More and more, this was looking like the skeleton of Richard. However, there was still the possibility that these were simply the remains of someone else killed at Bosworth.

When the remains were cleaned and assembled for analysis, one feature (apart from the appalling head wounds) stood out from all the rest.

richard III skeleton

The skeleton displayed the effects of scoliosis or curvature of the spine. Analysis indicated that the condition would have resulted in one shoulder being higher than the other. This would not, however, have precluded the individual from physical activity. Indeed, analysis of the locations where the tendons joined the bones indicated that the individual, for all his condition, had a slender, yet lean physique. There was no sign of Shakespeare’s withered arm.

Indeed, it was now clear that, given the increasingly high likelihood that these were the remains of Richard, his scoliosis was the inspiration for the hunchback depicted by the great Playwright.

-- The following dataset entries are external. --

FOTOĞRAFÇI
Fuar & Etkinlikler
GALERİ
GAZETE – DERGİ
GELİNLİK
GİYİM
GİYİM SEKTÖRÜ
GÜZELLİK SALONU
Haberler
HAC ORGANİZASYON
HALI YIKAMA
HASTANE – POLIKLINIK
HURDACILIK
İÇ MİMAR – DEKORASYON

All signs pointed to Richard. There remained only one thing left to do.

As Richard had no offspring, DNA taken from the remains was compared to that of a Canadian descendant of Richard’s older sister, Anne of York.

The results confirmed that the remains found under the car park were indeed those of Richard III.

funeral procession
Funeral procession of Richard III

In 2015, 530 years after his death, Richard III was given the funeral he deserved before being laid to rest in Leicester Cathedral.

And by some cosmic coincidence, the parking space under which Richard had been found was ‘reserved’. It was marked with the letter ‘R’.